We have many ancestors who performed military service during the Revolutionary War. Most fought on the side of secession from England, one was neutral, and two were Loyalists to the Crown.
In general, colonists who lived in coastal areas, and earned their living from maritime commerce, were most in favor of secession, because of the burden of English taxes on trade. Among these were our direct ancestors John Hawkins, George Walker, and John Holcombe. Southern colonists who lived inland relied on the British Army for protection from Indians, and were more likely to be Loyalists: among these was our ancestor, Rev. Joseph Camp of South Carolina, who preached neutrality, but two of his brothers fought for the British.

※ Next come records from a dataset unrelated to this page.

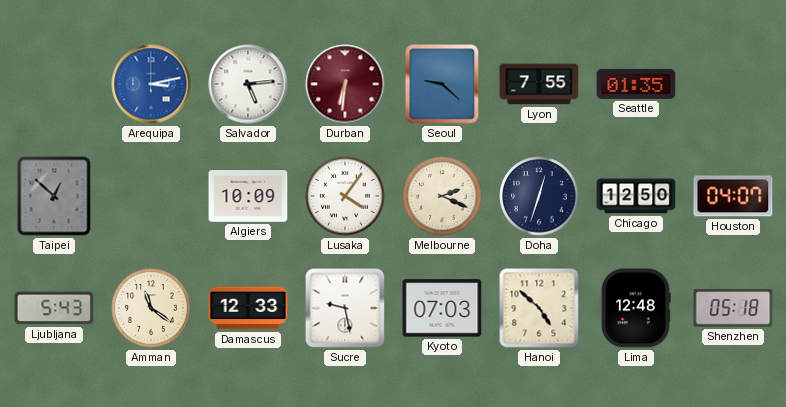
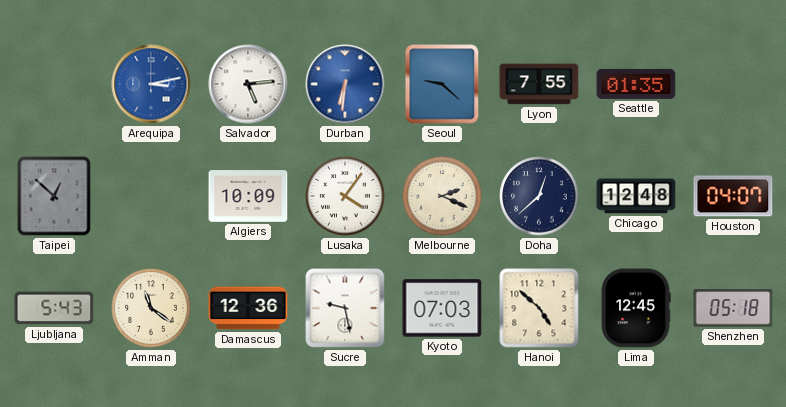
Durban dial: burgundy -> blue
Doha: 12:33 -> 12:38
Chicago: 12:50 -> 12:48
Damascus: 12:33 -> 12:36
Lima: 12:48 -> 12:45
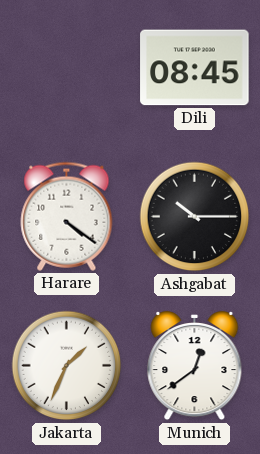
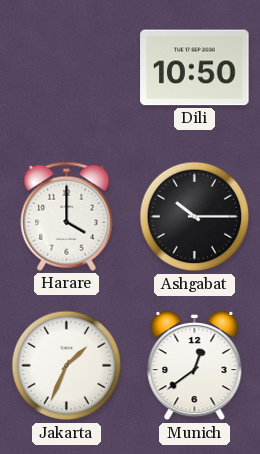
Dili: 08:45 -> 10:50
Harare: 4:21 -> 4:00
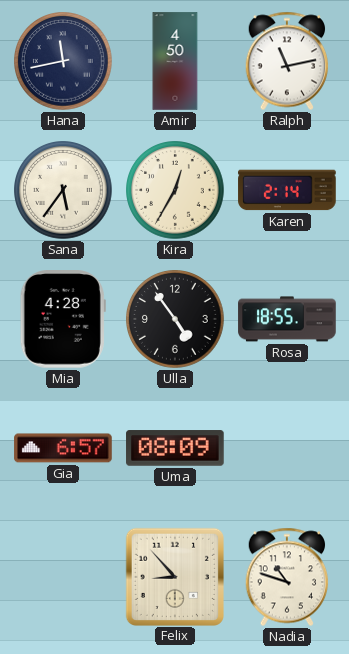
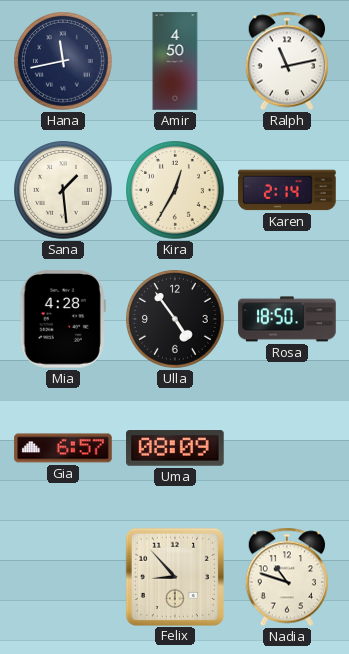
Sana: 5:36 -> 1:29
Rosa: 18:55 -> 18:50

Our North Carolina Piedmont ancestors, Patrick Mullins and Rev. Thomas Mullins, were both ardent secessionists, and were both on the Colonial Army payroll.
Finally, two of our Bonner ancestors were Loyalists in the Revolution: Benjamin Willson in New Jersey, and Hannah Sypes in Pennsylvania. After the war, Britain offered Loyalists land grants in Canada. Because Loyalists faced persecution in the new United States, the move to Canada was an attractive option. The Willson and Sypes families permanently resettled to Canada, in the Niagara Falls area.
Our family has proven our lineage to Rev. Thomas Mullins, Col. George Walker, Commissary John Hawkins, Capt. John Holcombe, and Philomene Holcombe for membership in the Sons of the American Revolution. We have proven our lineage to Benjamin Willson for membership in the Canadian organization, the United Empire Loyalists.